Hati-Hati! Shopee Bisa Batalkan Pesanan Kamu Kapan Saja Tanpa Bisa Jelaskan Pelanggarannya
Kepada Yth.
Direksi PT Shopee International Indonesia
Dan jajaran Customer Service Priority Shopee
Dengan hormat,
Saya tulis surat ini karena sudah mentok. Sudah coba lewat live chat, sudah telepon CS prioritas, tapi jawabannya masih muter-muter dan tidak ada kejelasan. Saya berharap surat ini bisa sampai ke pihak yang berwenang dan ditindaklanjuti secara serius.
Saya pelanggan Shopee Platinum bertahun-tahun. Setiap tahun saya belanja di Shopee mulai dari belasan juta sampai puluhan juta rupiah. Mulai dari makanan, perkakas rumah tangga, pakaian, tas, power tools, bayar tagihan, handphone, aksesoris, semuanya lewat Shopee. Selama ini tidak pernah ada masalah, apalagi pembatalan sistem.
Tanggal 8 Agustus 2026 saya checkout dua kali. Yang pertama beli pelembab dan masa aktif kartu (nomor pesanan 260808QVWMCVRG dan 260808QVWMCVRF) pakai voucher diskon plus gratis ongkir. Itu lancar. Yang kedua saya beli satu buah obeng seharga Rp13.100 pakai voucher diskon Rp5.000 dan gratis ongkir (nomor pesanan 260808QW123JGT).
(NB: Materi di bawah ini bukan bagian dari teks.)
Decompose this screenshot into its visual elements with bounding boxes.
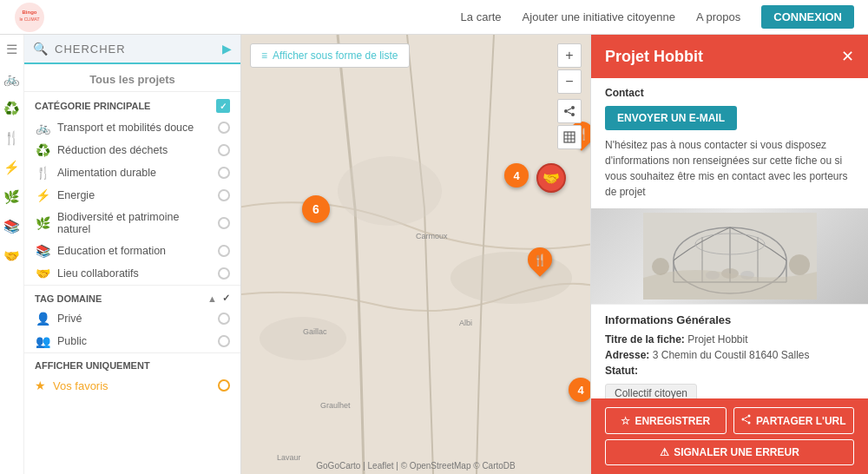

Tiba-tiba pesanan itu dibatalkan sistem dengan alasan “Terdeteksi melakukan aktivitas tidak wajar”.
Saya langsung buka laporan lewat live chat (nomor laporan 2085792913402847256). Jawabannya cuma copy-paste biasa:
- Terdeteksi terlibat dalam aktivitas mencurigakan terkait penggunaan promo Shopee.
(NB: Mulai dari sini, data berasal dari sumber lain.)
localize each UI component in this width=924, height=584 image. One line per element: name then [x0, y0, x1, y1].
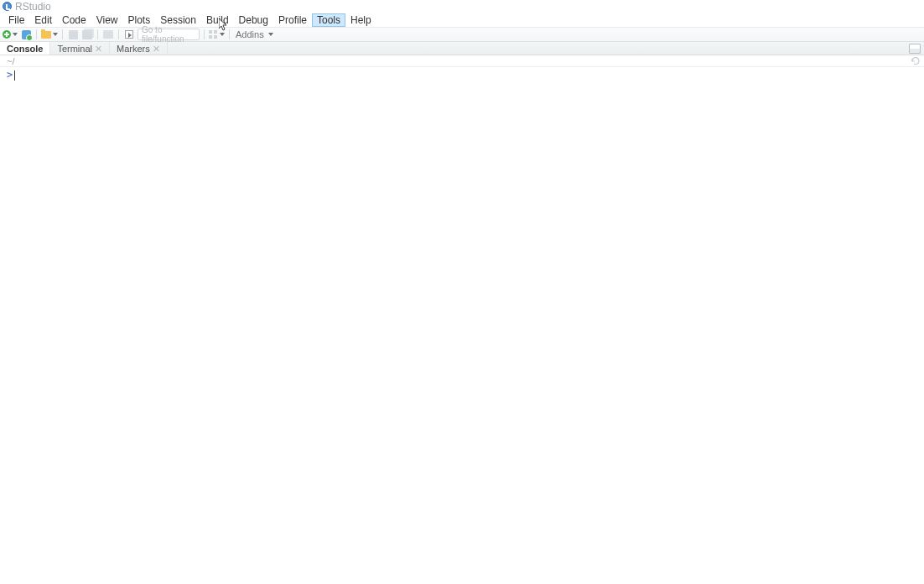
toolbar-separator: [97, 29, 98, 39]
addins-label: Addins: [236, 29, 264, 39]
folder-icon: [41, 31, 51, 39]
open-file-button[interactable]: [41, 29, 58, 40]
toolbar-separator: [229, 29, 230, 39]
print-icon: [103, 30, 113, 39]
tab-console[interactable]: Console: [0, 42, 50, 55]
workspace-panes-button[interactable]: [209, 29, 225, 40]
save-button[interactable]: [67, 29, 79, 40]
goto-button[interactable]: [123, 29, 135, 40]
menu-view[interactable]: View: [91, 13, 123, 27]
menu-edit[interactable]: Edit: [29, 13, 57, 27]
main-toolbar: Go to file/function Addins: [0, 27, 924, 42]
menu-build[interactable]: Build: [201, 13, 234, 27]
clear-console-button[interactable]: [911, 56, 921, 66]
menu-debug[interactable]: Debug: [234, 13, 273, 27]
window-titlebar: RStudio: [0, 0, 924, 13]
tab-label: Console: [7, 44, 43, 54]
menu-profile[interactable]: Profile: [273, 13, 312, 27]
new-file-button[interactable]: [3, 29, 18, 40]
pane-layout-button[interactable]: [909, 44, 921, 54]
toolbar-separator: [36, 29, 37, 39]
toolbar-separator: [204, 29, 205, 39]
console-path-row: ~/: [0, 55, 924, 67]
window-title: RStudio: [15, 1, 51, 13]
console-working-directory: ~/: [7, 56, 14, 66]
console-prompt: >: [7, 69, 13, 81]
save-all-icon: [82, 30, 92, 39]
print-button[interactable]: [102, 29, 114, 40]
menu-code[interactable]: Code: [57, 13, 91, 27]
new-project-icon: [22, 30, 31, 39]
chevron-down-icon: [13, 33, 18, 36]
menu-help[interactable]: Help: [345, 13, 376, 27]
chevron-down-icon: [53, 33, 58, 36]
menu-bar: File Edit Code View Plots Session Build …: [0, 13, 924, 27]
tab-markers[interactable]: Markers: [110, 42, 168, 55]
goto-file-function-input[interactable]: Go to file/function: [138, 29, 200, 40]
addins-menu[interactable]: Addins: [234, 29, 275, 39]
grid-icon: [209, 30, 218, 39]
app-icon: [3, 2, 12, 11]
toolbar-separator: [62, 29, 63, 39]
save-all-button[interactable]: [81, 29, 93, 40]
goto-placeholder: Go to file/function: [142, 25, 195, 44]
text-cursor: [14, 70, 15, 81]
goto-icon: [125, 30, 133, 39]
chevron-down-icon: [268, 33, 273, 36]
tab-terminal[interactable]: Terminal: [50, 42, 110, 55]
close-icon[interactable]: [153, 45, 160, 52]
chevron-down-icon: [220, 33, 225, 36]
tab-label: Markers: [117, 44, 150, 54]
console-output[interactable]: >: [0, 67, 924, 82]
menu-file[interactable]: File: [3, 13, 29, 27]
plus-circle-icon: [3, 30, 11, 39]
toolbar-separator: [118, 29, 119, 39]
pane-tab-strip: Console Terminal Markers: [0, 42, 924, 55]
menu-tools[interactable]: Tools: [312, 13, 345, 27]
pane-tab-spacer: [168, 42, 909, 55]
close-icon[interactable]: [96, 45, 102, 52]
tab-label: Terminal: [57, 44, 92, 54]
save-icon: [69, 30, 78, 39]
new-project-button[interactable]: [20, 29, 32, 40]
- Pengguna memiliki beberapa akun aktif, sehingga semua transaksi dianggap dari satu orang.
Padahal saya cuma punya satu akun atas nama sendiri yang sudah terverifikasi KTP. Di rumah memang ibu saya juga punya akun Shopee/ShopeePay Plus yang juga terverifikasi KTP, beda perangkat. Bukan akun bodong.
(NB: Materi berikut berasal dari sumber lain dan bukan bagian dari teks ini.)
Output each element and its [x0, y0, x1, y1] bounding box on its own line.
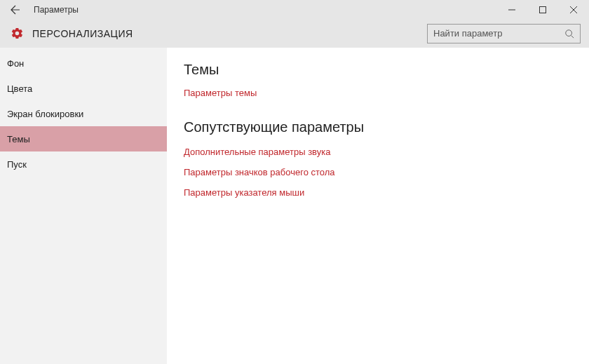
minimize-button[interactable]: [496, 0, 527, 20]
body: Фон Цвета Экран блокировки Темы Пуск Тем…: [0, 48, 589, 364]
header-left: ПЕРСОНАЛИЗАЦИЯ: [10, 27, 133, 41]
search-icon: [564, 29, 574, 39]
search-placeholder: Найти параметр: [433, 28, 502, 39]
maximize-icon: [539, 6, 546, 13]
sidebar-item-background[interactable]: Фон: [0, 50, 167, 76]
gear-icon: [10, 27, 24, 41]
arrow-left-icon: [10, 4, 21, 15]
app-header: ПЕРСОНАЛИЗАЦИЯ Найти параметр: [0, 20, 589, 48]
search-input[interactable]: Найти параметр: [427, 24, 581, 43]
minimize-icon: [508, 6, 515, 13]
svg-point-1: [566, 29, 572, 36]
close-button[interactable]: [558, 0, 589, 20]
maximize-button[interactable]: [527, 0, 558, 20]
sidebar: Фон Цвета Экран блокировки Темы Пуск: [0, 48, 167, 364]
section-heading-themes: Темы: [184, 62, 572, 78]
content-area: Темы Параметры темы Сопутствующие параме…: [167, 48, 589, 364]
section-heading-related: Сопутствующие параметры: [184, 119, 572, 135]
sidebar-item-themes[interactable]: Темы: [0, 126, 167, 151]
link-theme-settings[interactable]: Параметры темы: [184, 88, 572, 98]
link-sound-settings[interactable]: Дополнительные параметры звука: [184, 147, 572, 157]
page-title: ПЕРСОНАЛИЗАЦИЯ: [32, 28, 133, 39]
link-mouse-pointer[interactable]: Параметры указателя мыши: [184, 187, 572, 198]
sidebar-item-start[interactable]: Пуск: [0, 151, 167, 177]
titlebar-left: Параметры: [0, 4, 79, 15]
titlebar: Параметры: [0, 0, 589, 20]
link-desktop-icons[interactable]: Параметры значков рабочего стола: [184, 167, 572, 177]
svg-rect-0: [540, 7, 546, 13]
sidebar-item-lockscreen[interactable]: Экран блокировки: [0, 101, 167, 126]
back-button[interactable]: [10, 4, 21, 15]
sidebar-item-colors[interactable]: Цвета: [0, 76, 167, 101]
window-title: Параметры: [34, 5, 79, 15]
window-controls: [496, 0, 589, 20]
close-icon: [570, 6, 577, 13]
Saya tanya ke CS Prioritas malam itu (CS Mir***). Saya tanya: apakah dalam satu rumah hanya boleh satu orang punya akun Shopee? Kalau ada 10 anggota keluarga, harus pakai satu akun bareng-bareng? CS bilang kalau pola belanjanya sama akan diakumulasi, kalau beda tidak. Lalu saya tanya kenapa beli pelembab dengan voucher tidak dibatalkan, sedangkan beli obeng dibatalkan. Jawabannya: karena saya dianggap beli berlebihan di kategori perkakas/obeng.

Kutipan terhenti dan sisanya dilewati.